Below is Ann and David Sutherland's AIA-award-winning house in University Park, designed by Lionel Morrison and Square Foot Studio.



Interiors by Square Foot Studio, architecture by Lionel Morrison.
Living room furnishings by John Hutton.


John Dickinson's iconic 4-Legged Table, and view of small inner courtyard.
Interiors by Square Foot Studio, architecture by Lionel Morrison.



Vintage bronze Indian statue; drawing by Louisiana artist
Jean Sidenberg of Taylor Sutherland as a child;
Interiors by Square Foot Studio, architecture by Lionel Morrison.



Interiors by Square Foot Studio, architecture by Lionel Morrison.
Korean temple guardians flank the pool; Peninsula Chaise by Terry Hunziker



View of the living and dining areas from the central courtyard, which features
a limestone-rimmed lap pool. The exterior material is stucco.
Interiors by Square Foot Studio, architecture by Lionel Morrison.

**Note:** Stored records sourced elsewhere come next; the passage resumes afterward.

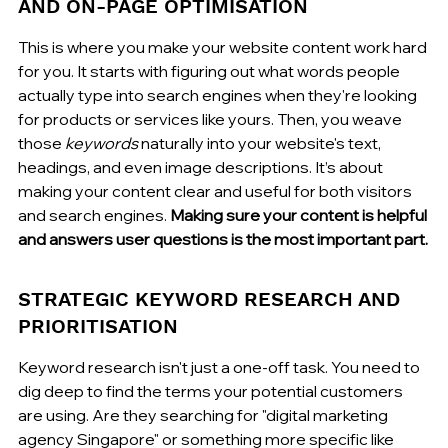
AND ON-PAGE OPTIMISATION
This is where you make your website content work hard 
for you. It starts with figuring out what words people 
actually type into search engines when they're looking 
for products or services like yours. Then, you weave 
those 
keywords
 naturally into your website's text, 
headings, and even image descriptions. It’s about 
making your content clear and useful for both visitors 
and search engines. 
Making sure your content is helpful 
and answers user questions is the most important part.
STRATEGIC KEYWORD RESEARCH AND 
PRIORITISATION
Keyword research isn't just a one-off task. You need to 
dig deep to find the terms your potential customers 
are using. Are they searching for "digital marketing 
agency Singapore" or something more specific like 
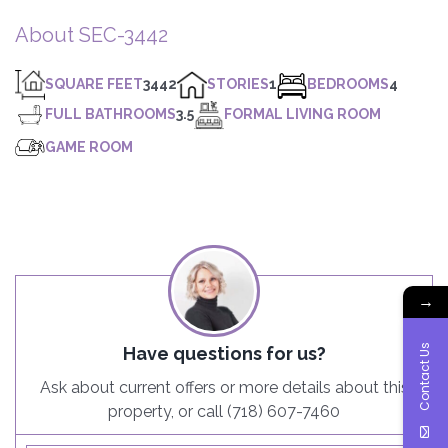
About SEC-3442
SQUARE FEET
3442
STORIES
1
BEDROOMS
4
FULL BATHROOMS
3.5
FORMAL LIVING ROOM
GAME ROOM
→
Contact Us
Have questions for us?
Ask about current offers or more details about this
property, or call (718) 607-7460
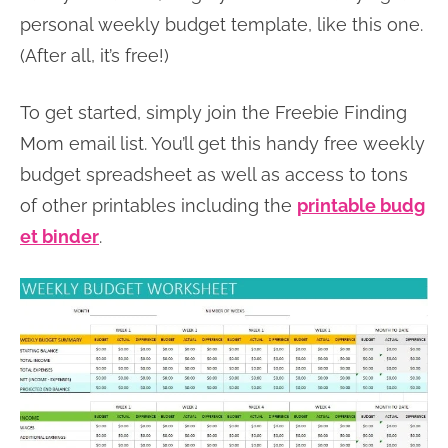
personal weekly budget template, like this one.
(After all, it’s free!)
To get started, simply join the Freebie Finding
Mom email list. You’ll get this handy free weekly
budget spreadsheet as well as access to tons
of other printables including the
printable budg
et binder
.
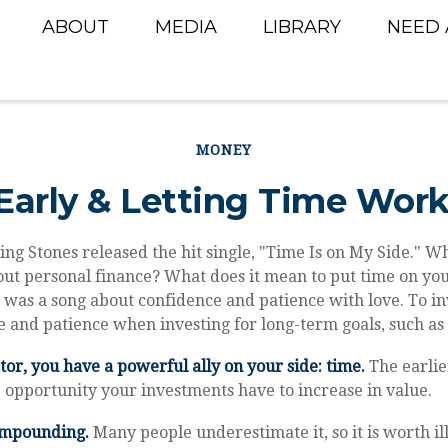
ABOUT
MEDIA
LIBRARY
NEED 
MONEY
Early & Letting Time Work
ling Stones released the hit single, "Time Is on My Side." 
ut personal finance? What does it mean to put time on you
t was a song about confidence and patience with love. To inv
 and patience when investing for long-term goals, such as
tor, you have a powerful ally on your side: time.
The earlie
 opportunity your investments have to increase in value.
ompounding.
Many people underestimate it, so it is worth ill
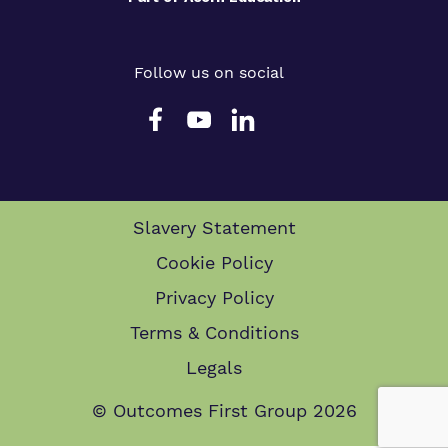
Follow us on social
Slavery Statement
Cookie Policy
Privacy Policy
Terms & Conditions
Legals
© Outcomes First Group 2026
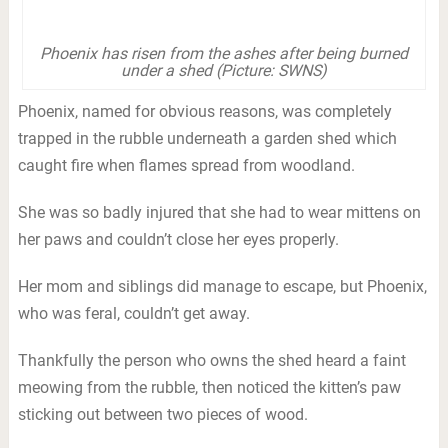
Phoenix has risen from the ashes after being burned
under a shed (Picture: SWNS)
Phoenix, named for obvious reasons, was completely
trapped in the rubble underneath a garden shed which
caught fire when flames spread from woodland.
She was so badly injured that she had to wear mittens on
her paws and couldn’t close her eyes properly.
Her mom and siblings did manage to escape, but Phoenix,
who was feral, couldn’t get away.
Thankfully the person who owns the shed heard a faint
meowing from the rubble, then noticed the kitten’s paw
sticking out between two pieces of wood.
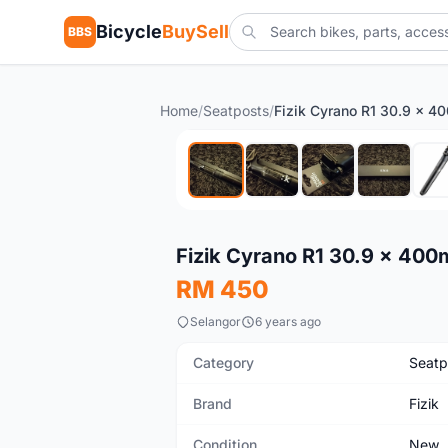
Bicycle
BuySell
BBS
Home
/
Seatposts
/
New
Fizik Cyrano R1 30.9 x 40
RM 450
Selangor
6 years ago
Category
Seatp
Brand
Fizik
Condition
New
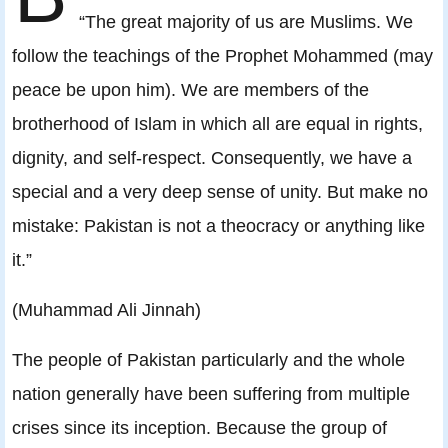
“The great majority of us are Muslims. We
follow the teachings of the Prophet Mohammed (may
peace be upon him). We are members of the
brotherhood of Islam in which all are equal in rights,
dignity, and self-respect. Consequently, we have a
special and a very deep sense of unity. But make no
mistake: Pakistan is not a theocracy or anything like
it.”
(Muhammad Ali Jinnah)
The people of Pakistan particularly and the whole
nation generally have been suffering from multiple
crises since its inception. Because the group of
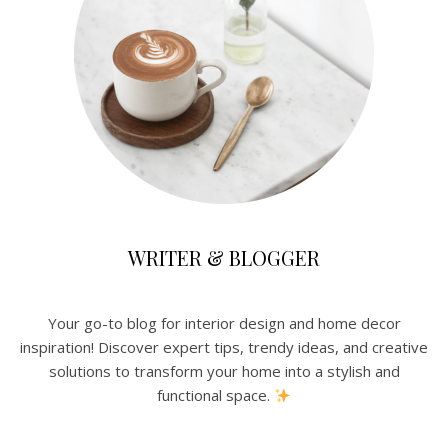
WRITER & BLOGGER
Your go-to blog for interior design and home decor
inspiration! Discover expert tips, trendy ideas, and creative
solutions to transform your home into a stylish and
functional space.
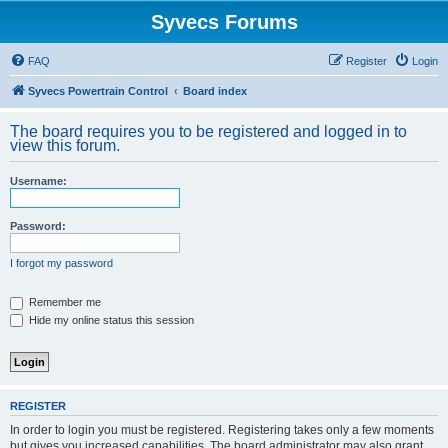
Syvecs Forums
FAQ
Register
Login
Syvecs Powertrain Control
Board index
The board requires you to be registered and logged in to
view this forum.
Username:
Password:
I forgot my password
Remember me
Hide my online status this session
REGISTER
In order to login you must be registered. Registering takes only a few moments
but gives you increased capabilities. The board administrator may also grant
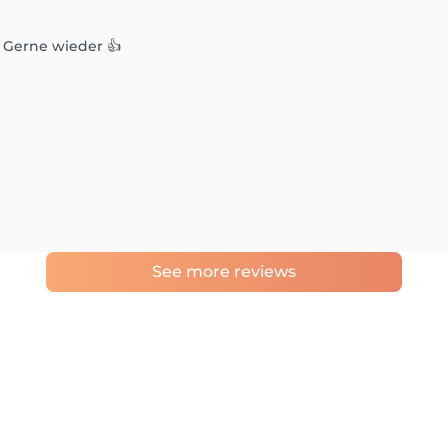
. Gerne wieder 👍
See more reviews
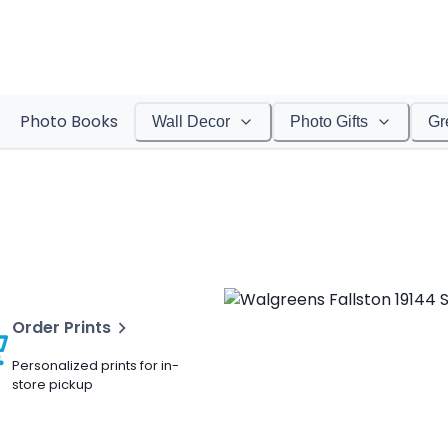
Photo Books
Wall Decor
Photo Gifts
Gr
Order Prints
Personalized prints for in-
store pickup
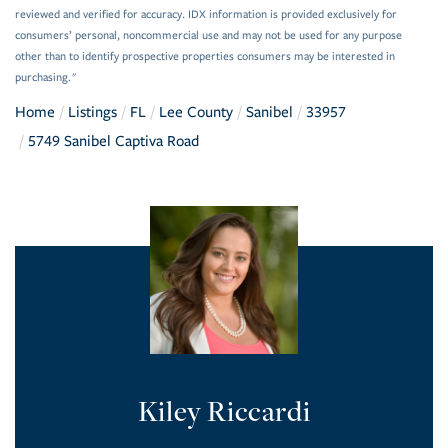
reviewed and verified for accuracy. IDX information is provided exclusively for
consumers’ personal, noncommercial use and may not be used for any purpose
other than to identify prospective properties consumers may be interested in
purchasing."
Home
Listings
FL
Lee County
Sanibel
33957
5749 Sanibel Captiva Road
Kiley Riccardi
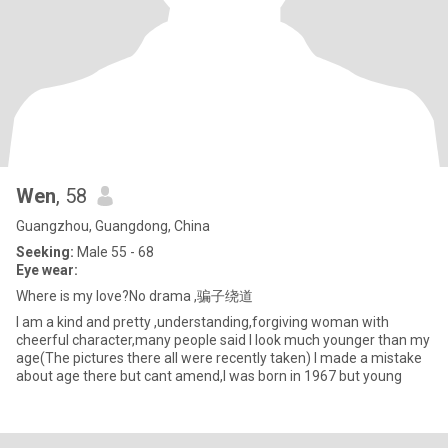
Wen
, 58
Guangzhou, Guangdong, China
Seeking:
Male 55 - 68
Eye wear:
Where is my love?No drama ,骗子绕道
I am a kind and pretty ,understanding,forgiving woman with
cheerful character,many people said I look much younger than my
age(The pictures there all were recently taken) I made a mistake
about age there but cant amend,I was born in 1967 but young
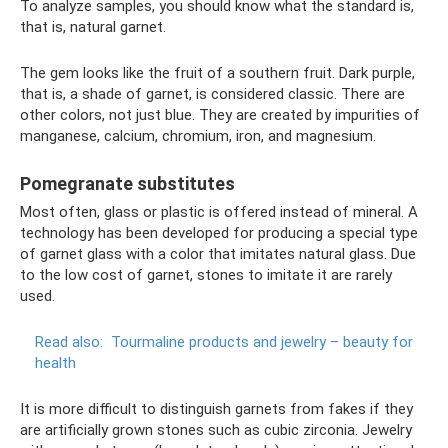
To analyze samples, you should know what the standard is,
that is, natural garnet.
The gem looks like the fruit of a southern fruit. Dark purple,
that is, a shade of garnet, is considered classic. There are
other colors, not just blue. They are created by impurities of
manganese, calcium, chromium, iron, and magnesium.
Pomegranate substitutes
Most often, glass or plastic is offered instead of mineral. A
technology has been developed for producing a special type
of garnet glass with a color that imitates natural glass. Due
to the low cost of garnet, stones to imitate it are rarely
used.
Read also:
Tourmaline products and jewelry – beauty for
health
It is more difficult to distinguish garnets from fakes if they
are artificially grown stones such as cubic zirconia. Jewelry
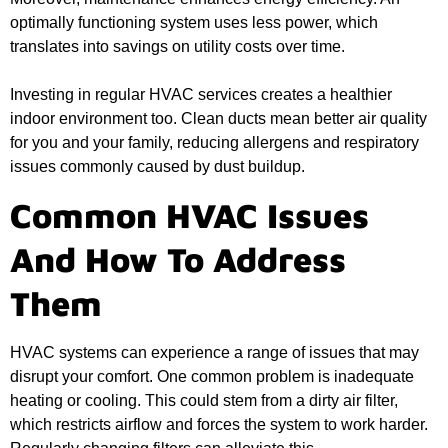
optimally functioning system uses less power, which
translates into savings on utility costs over time.
Investing in regular HVAC services creates a healthier
indoor environment too. Clean ducts mean better air quality
for you and your family, reducing allergens and respiratory
issues commonly caused by dust buildup.
Common HVAC Issues
And How To Address
Them
HVAC systems can experience a range of issues that may
disrupt your comfort. One common problem is inadequate
heating or cooling. This could stem from a dirty air filter,
which restricts airflow and forces the system to work harder.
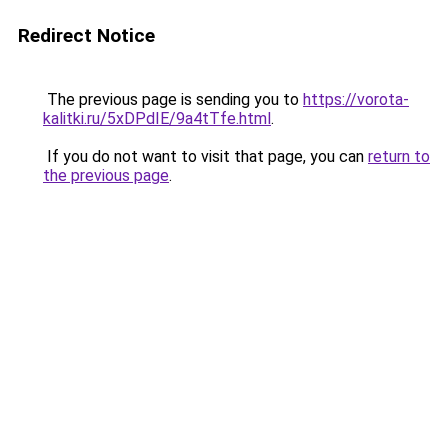
Redirect Notice
The previous page is sending you to
https://vorota-
kalitki.ru/5xDPdIE/9a4tTfe.html
.
If you do not want to visit that page, you can
return to
the previous page
.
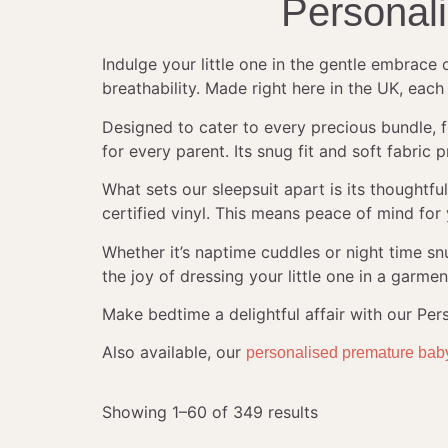
Personal
Indulge your little one in the gentle embrace
breathability. Made right here in the UK, each
Designed to cater to every precious bundle, 
for every parent. Its snug fit and soft fabr
What sets our sleepsuit apart is its thought
certified vinyl. This means peace of mind for y
Whether it’s naptime cuddles or night time s
the joy of dressing your little one in a garmen
Make bedtime a delightful affair with our Pe
Also available, our
personalised premature bab
Showing 1–60 of 349 results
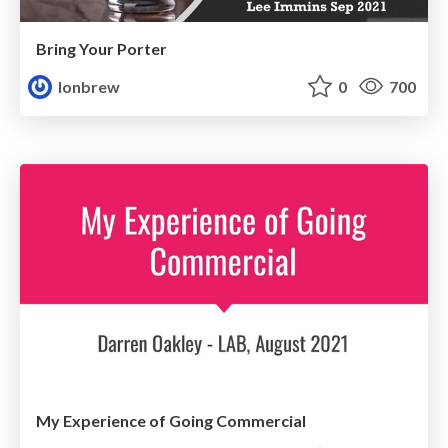
Bring Your Porter
lonbrew
0
700
My Experience of Going Commercial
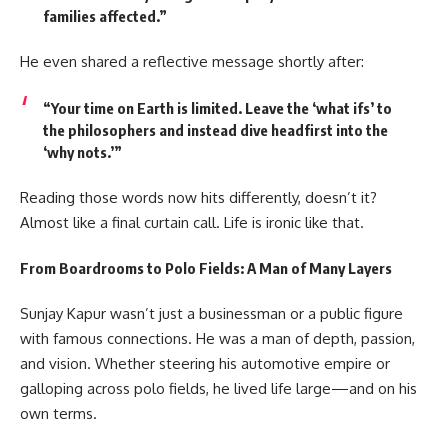
families affected.”
He even shared a reflective message shortly after:
“Your time on Earth is limited. Leave the ‘what ifs’ to
the philosophers and instead dive headfirst into the
‘why nots.’”
Reading those words now hits differently, doesn’t it?
Almost like a final curtain call. Life is ironic like that.
From Boardrooms to Polo Fields: A Man of Many Layers
Sunjay Kapur wasn’t just a businessman or a public figure
with famous connections. He was a man of depth, passion,
and vision. Whether steering his automotive empire or
galloping across polo fields, he lived life large—and on his
own terms.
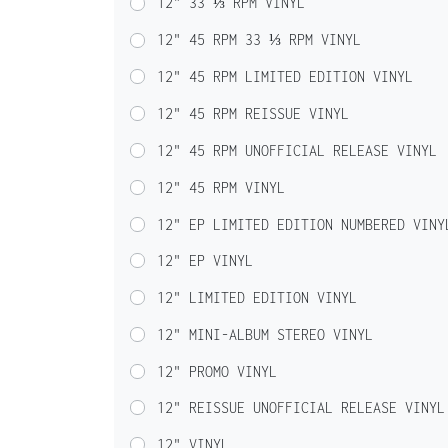
12" 33 ⅓ RPM VINYL
12" 45 RPM 33 ⅓ RPM VINYL
12" 45 RPM LIMITED EDITION VINYL
12" 45 RPM REISSUE VINYL
12" 45 RPM UNOFFICIAL RELEASE VINYL
12" 45 RPM VINYL
12" EP LIMITED EDITION NUMBERED VINY
12" EP VINYL
12" LIMITED EDITION VINYL
12" MINI-ALBUM STEREO VINYL
12" PROMO VINYL
12" REISSUE UNOFFICIAL RELEASE VINYL
12" VINYL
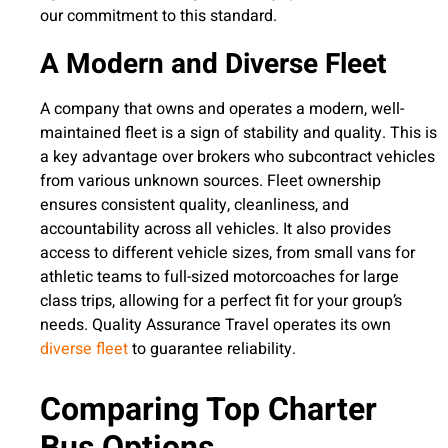
our commitment to this standard.
A Modern and Diverse Fleet
A company that owns and operates a modern, well-
maintained fleet is a sign of stability and quality. This is
a key advantage over brokers who subcontract vehicles
from various unknown sources. Fleet ownership
ensures consistent quality, cleanliness, and
accountability across all vehicles. It also provides
access to different vehicle sizes, from small vans for
athletic teams to full-sized motorcoaches for large
class trips, allowing for a perfect fit for your group’s
needs. Quality Assurance Travel operates its own
diverse fleet
to guarantee reliability.
Comparing Top Charter
Bus Options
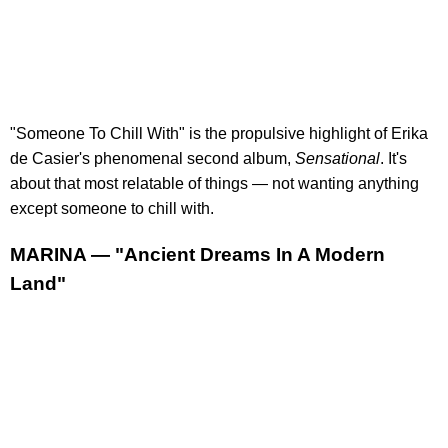
"Someone To Chill With" is the propulsive highlight of Erika
de Casier's phenomenal second album,
Sensational
. It's
about that most relatable of things — not wanting anything
except someone to chill with.
MARINA — "Ancient Dreams In A Modern
Land"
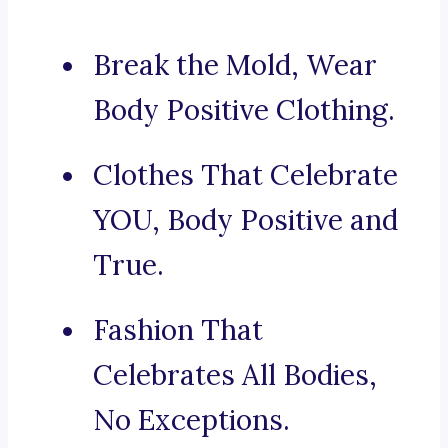
Break the Mold, Wear
Body Positive Clothing.
Clothes That Celebrate
YOU, Body Positive and
True.
Fashion That
Celebrates All Bodies,
No Exceptions.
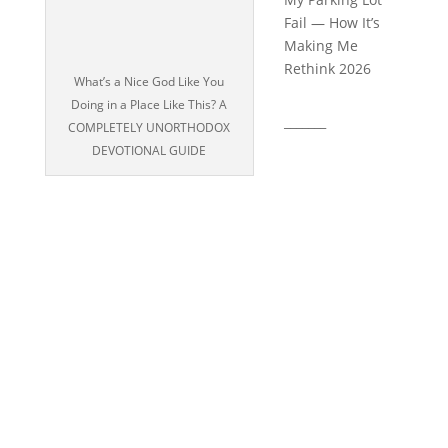
Fail — How It’s
Making Me
Rethink 2026
What’s a Nice God Like You
Doing in a Place Like This? A
_______
COMPLETELY UNORTHODOX
DEVOTIONAL GUIDE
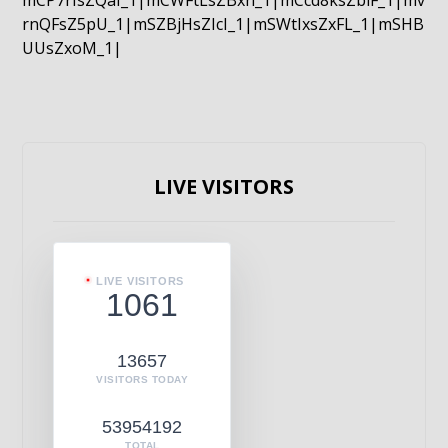
mCP7rIsZQaI_1|mCWFtLsZBxn_1|mCcd8ksZblF_1|mv
rnQFsZ5pU_1|mSZBjHsZIcI_1|mSWtIxsZxFL_1|mSHB
UUsZxoM_1|
LIVE VISITORS
LIVE VISITORS
1061
13657
VISITORS TODAY
53954192
TOTAL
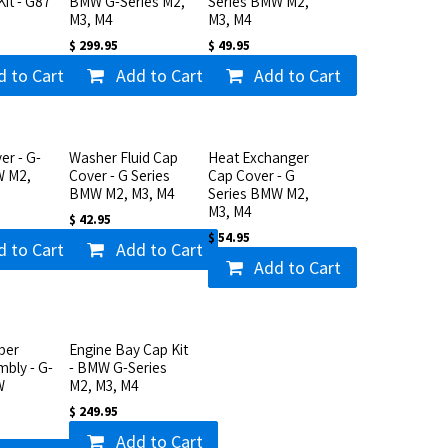
Kit - G87
BMW G-Series M2,
Series BMW M2,
M3, M4
M3, M4
$
299.95
$
49.95
d to Cart
Add to Cart
Add to Cart
er - G-
Washer Fluid Cap
Heat Exchanger
W M2,
Cover - G Series
Cap Cover - G
BMW M2, M3, M4
Series BMW M2,
M3, M4
$
42.95
$
54.95
d to Cart
Add to Cart
Add to Cart
ber
Engine Bay Cap Kit
mbly - G-
- BMW G-Series
W
M2, M3, M4
$
249.95
Add to Cart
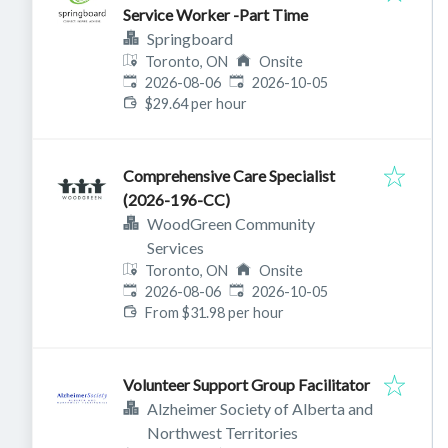
Service Worker -Part Time
Springboard
Toronto, ON
Onsite
Published
:
Expires
:
2026-08-06
2026-10-05
$29.64 per hour
Comprehensive Care Specialist
(2026-196-CC)
WoodGreen Community
Services
Toronto, ON
Onsite
Published
:
Expires
:
2026-08-06
2026-10-05
From $31.98 per hour
Volunteer Support Group Facilitator
Alzheimer Society of Alberta and
Northwest Territories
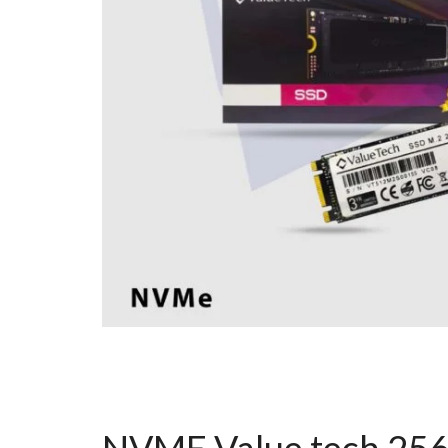
NVME Value tech 25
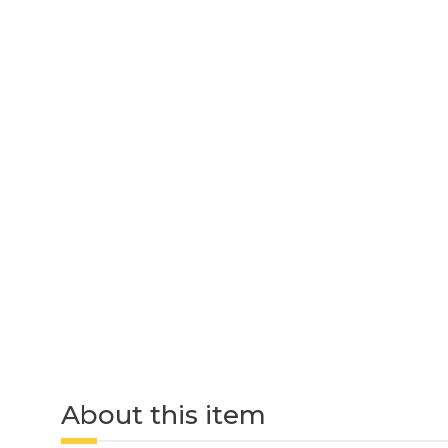
About this item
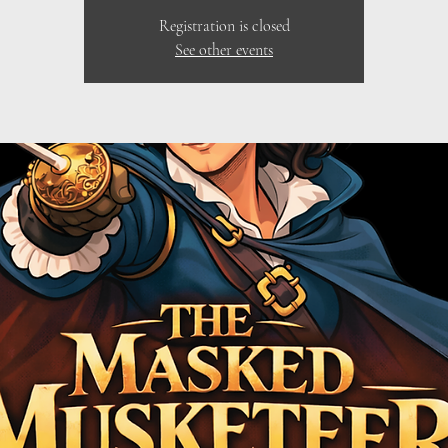
Registration is closed
See other events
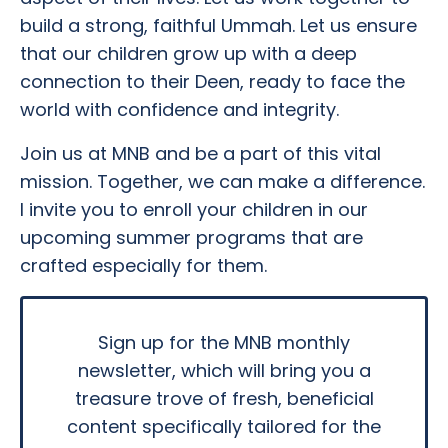
build a strong, faithful Ummah. Let us ensure
that our children grow up with a deep
connection to their Deen, ready to face the
world with confidence and integrity.
Join us at MNB and be a part of this vital
mission. Together, we can make a difference.
I invite you to enroll your children in our
upcoming summer programs that are
crafted especially for them.
Sign up for the MNB monthly
newsletter, which will bring you a
treasure trove of fresh, beneficial
content specifically tailored for the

The living and dining spaces have a dramatic view to
the central courtyardvia 32 feet of glass windows and doors.
Interiors by Square Foot Studio, architecture by Lionel Morrison.


The living and dining room floors are concrete, defined by limestone detailing.
Large artwork over the fireplace is by Robert Kelly.
Interiors by Square Foot Studio, architecture by Lionel Morrison.



Carrera marble and stainless steel countertops; Wolf gas range;
Sutherland bar chairs;Dark oak cabinetry is used throughout the house;
Counters in the kitchen are raised to 43" for better working surfaces.
Interior by Square Foot Studio, architecture by Lionel Morrison.